Using tools for planning

There are various tools you can use to help you keep track of your time:

  • Diaries are convenient and portable, but don’t allow you to get an instant overview of all the work you need to do.
  • Wall planners make your time commitments much more visible, but aren’t as portable as diaries.
  • Mobile phones can be useful as portable short-term organisers, for daily to-do lists and reminders. If you’re finding it difficult to find time for breaks, you could set an alarm to remind yourself to stop for a bit.
  • Online calendars make it easy to set up recurring events, and to get an overview, but you need to be online to access them. You can also use them when you’re planning schedules for completing assignments, to keep lists of tasks and set up reminders for the dates they should be started.

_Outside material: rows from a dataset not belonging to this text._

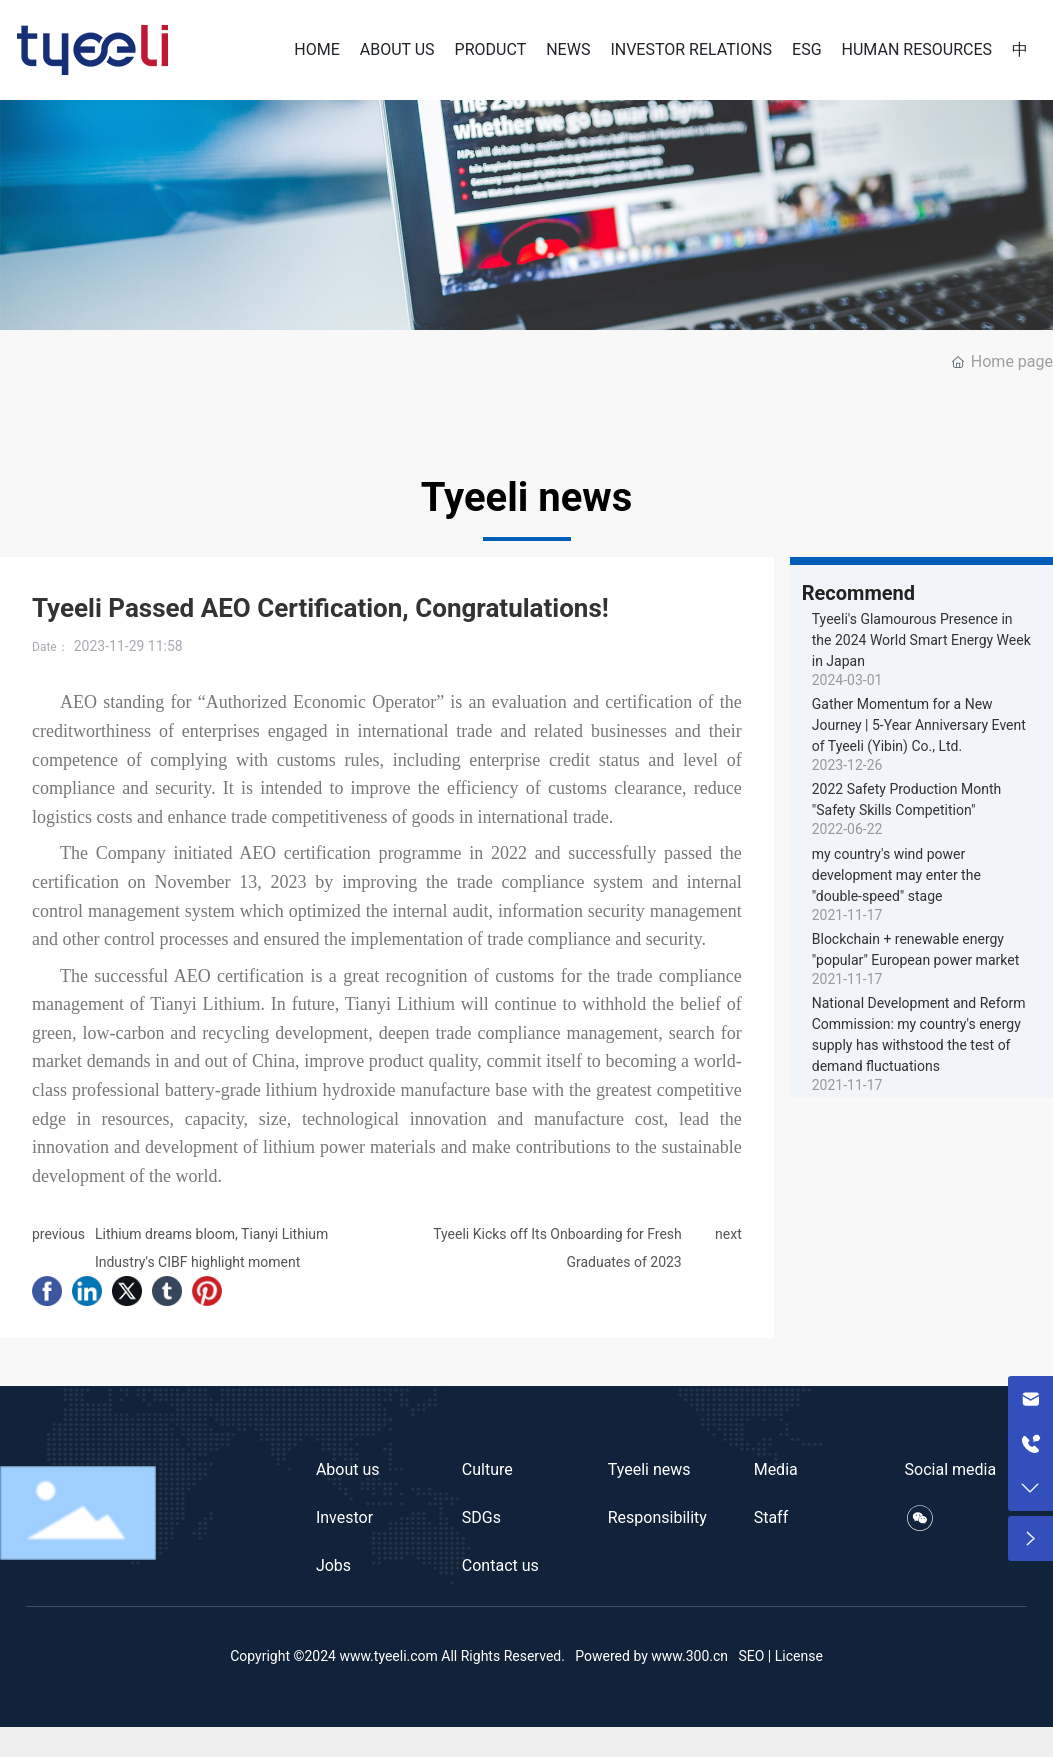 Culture (487, 1469)
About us (348, 1469)
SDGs (481, 1517)
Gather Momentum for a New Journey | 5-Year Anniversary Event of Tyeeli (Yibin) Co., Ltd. (919, 725)
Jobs (333, 1565)
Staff (771, 1517)
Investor (344, 1517)
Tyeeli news (649, 1469)
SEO (751, 1656)
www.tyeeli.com (388, 1656)
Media (776, 1469)
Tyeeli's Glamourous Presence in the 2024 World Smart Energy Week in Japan (921, 640)
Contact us (500, 1565)
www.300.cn (689, 1656)
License (799, 1656)
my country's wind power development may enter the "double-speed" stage (896, 875)
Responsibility (657, 1517)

As each works well for different purposes, many find it best to use a combination of these tools.

Working out priorities

It's often difficult to know where to start.  How do you decide what to do first?

Try listing all the study tasks you would like to fit into your schedule. Break larger tasks down into smaller steps and think about which of these needs doing first. Then put them in order of importance.

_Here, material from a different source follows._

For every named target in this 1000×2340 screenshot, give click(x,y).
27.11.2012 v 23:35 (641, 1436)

Bear in mind not only when tasks should be done, but also how significant they are. For instance, reading to prepare for a lecture is unlikely to be more important than finishing a piece of assessed work. You can sometimes test this by asking yourself what would happen if you didn’t do something, or did it later.

If you are feeling overwhelmed by work it can help you feel calmer if you get one small easy job done and finished. However, beware of the classic trap of doing all the easy jobs first, then not having time for the more daunting tasks. If procrastination is an issue for you, have a look at the page on beating procrastination.

Getting organised

You can reclaim a lot of lost time if you can get yourself better organised. That includes establishing a simple filing system so you can find the tools and the information you need when you need them, and staying informed about things like deadlines, exam times, and changes to your timetable.

Making a filing system

Unless you are lucky enough to have a dedicated space to study, you will probably have to keep packing your work away, and often carry some of it around with you, so having a good filing system will help you to keep on top of your studies.

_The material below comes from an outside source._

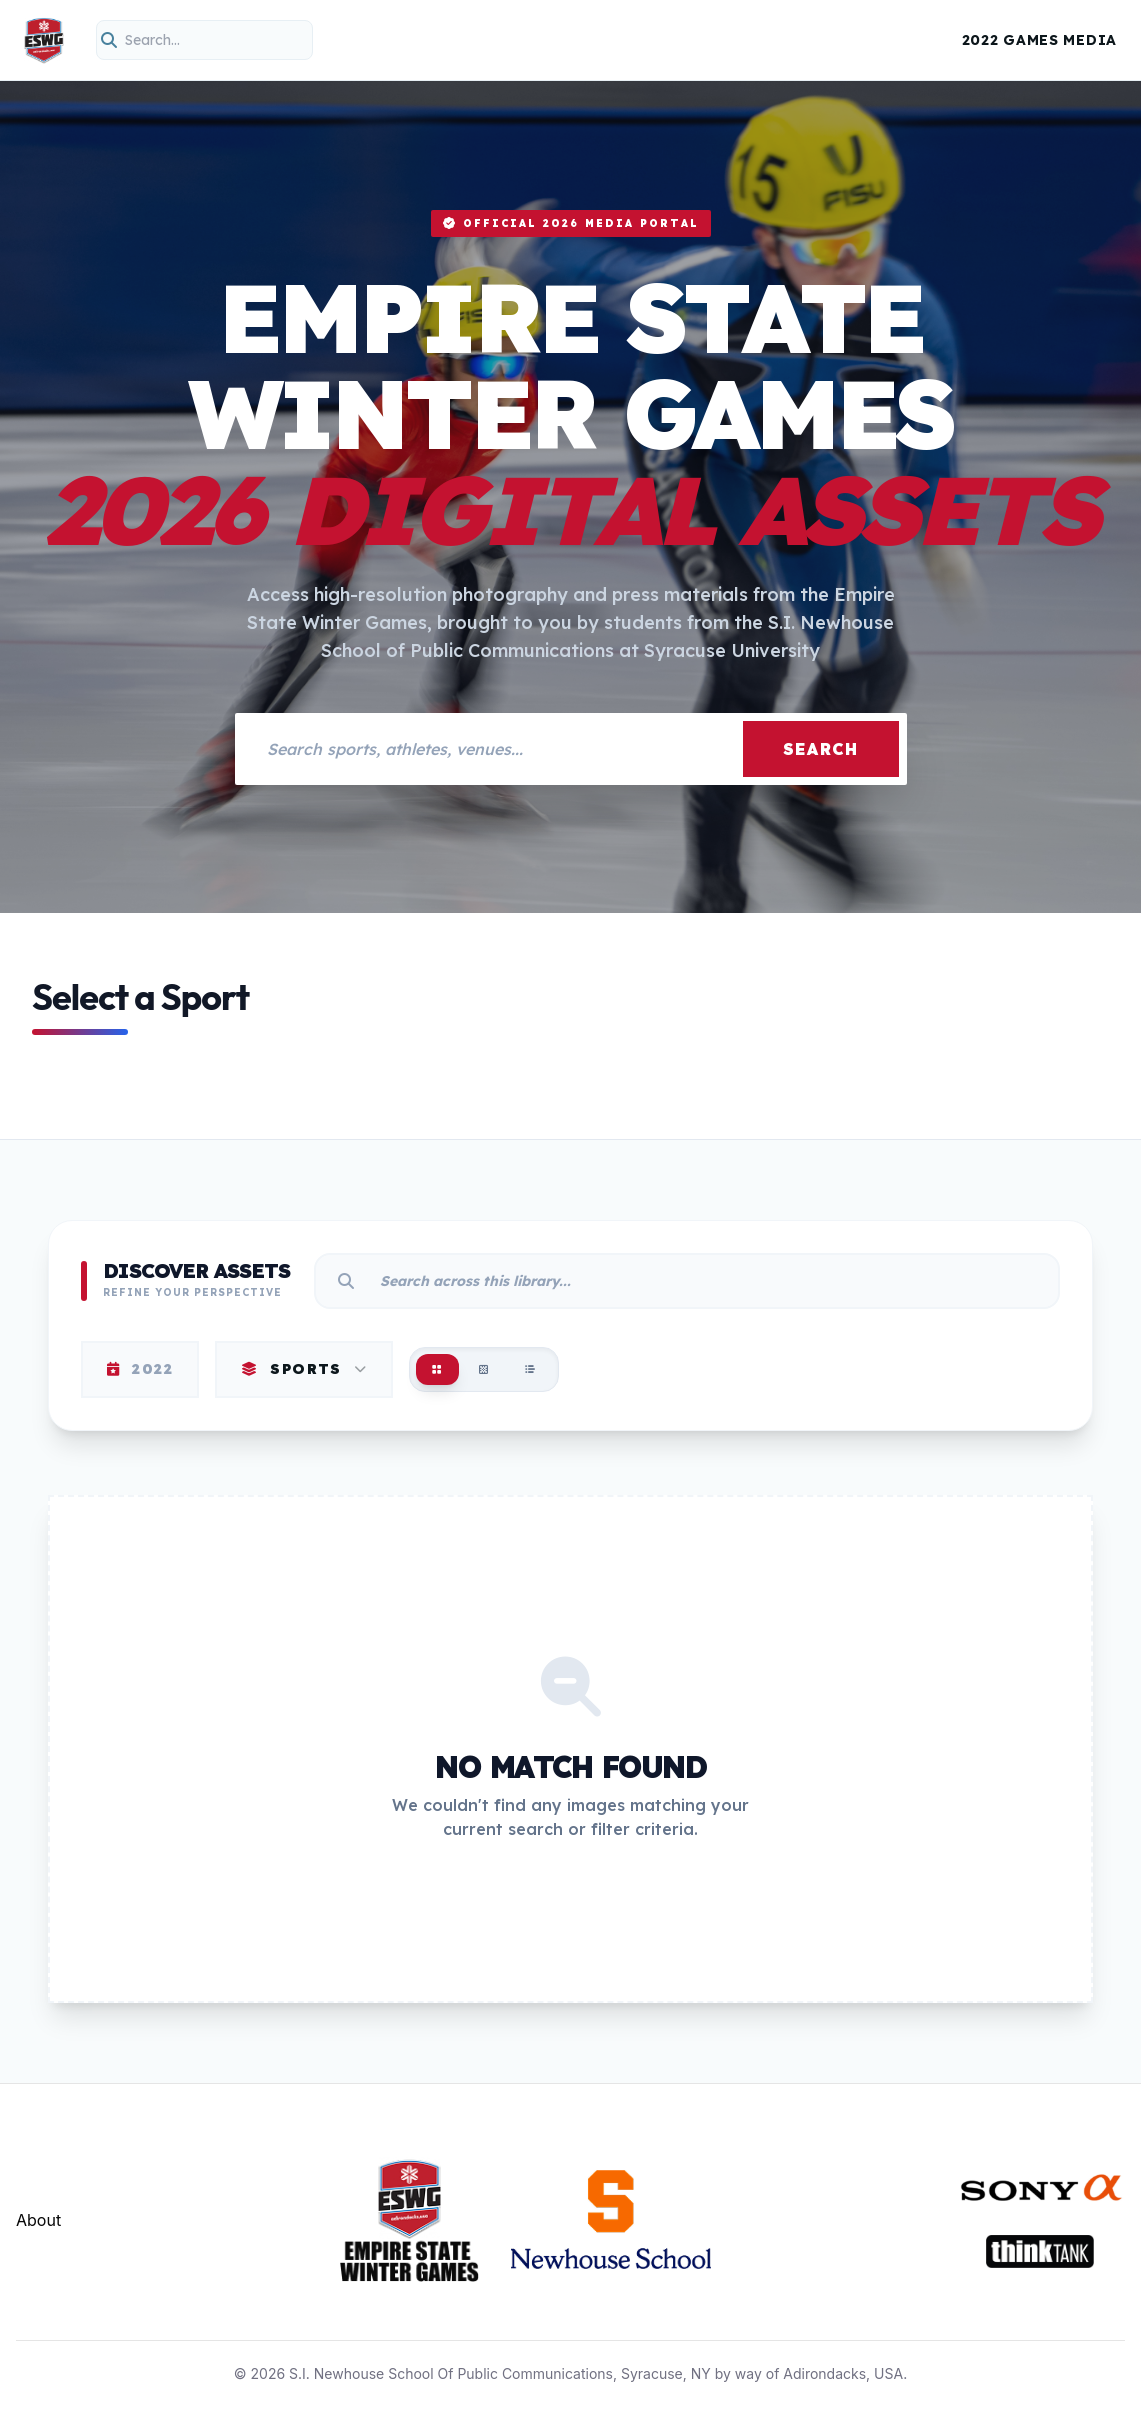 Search (821, 749)
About (38, 2220)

Here's an example of a simple filing system:

  • Keep a shelf dedicated to study materials. Use it for box files, books, pens, paper etc.
  • Have one box file for each course or module. Use it for notes, photocopies, handouts, journal articles, small books, etc. When the box file gets too full to find things easily, spend ten minutes going through it and throwing out anything you no longer need.
  • Mark up a folder 'Current work' and use it to carry around whatever you're currently working on. Go through it at the end of the week and transfer anything you don't need on a daily basis to the appropriate box file.
  • Pin copies of your weekly timetable and your semester work plan somewhere that you will see them everyday.

The key is to make it simple - if you have lots of ring binders with colour-coded dividers, it'll be easy to find things, but you're less likely to file stuff away when you're tired; experiment to find a system that works best for you.

Staying informed

As well as keeping your own work organised, you will need to know about what other people have organised for you, including things like:

  • lecture and seminar times and locations;
  • coursework deadlines;
  • marking schemes; and
  • exams.

Keep this kind of information transportable so you can add to or amend it when necessary (perhaps in a pocket planner, small notebook or diary, or on your mobile phone), and remember to go through it once a semester and delete anything out of date.

TIP: Find out how your Department or School will let you know of any changes to your timetable and check this regularly - it's a waste of time, and very annoying, to trudge into campus through the rain for a lecture that's been cancelled.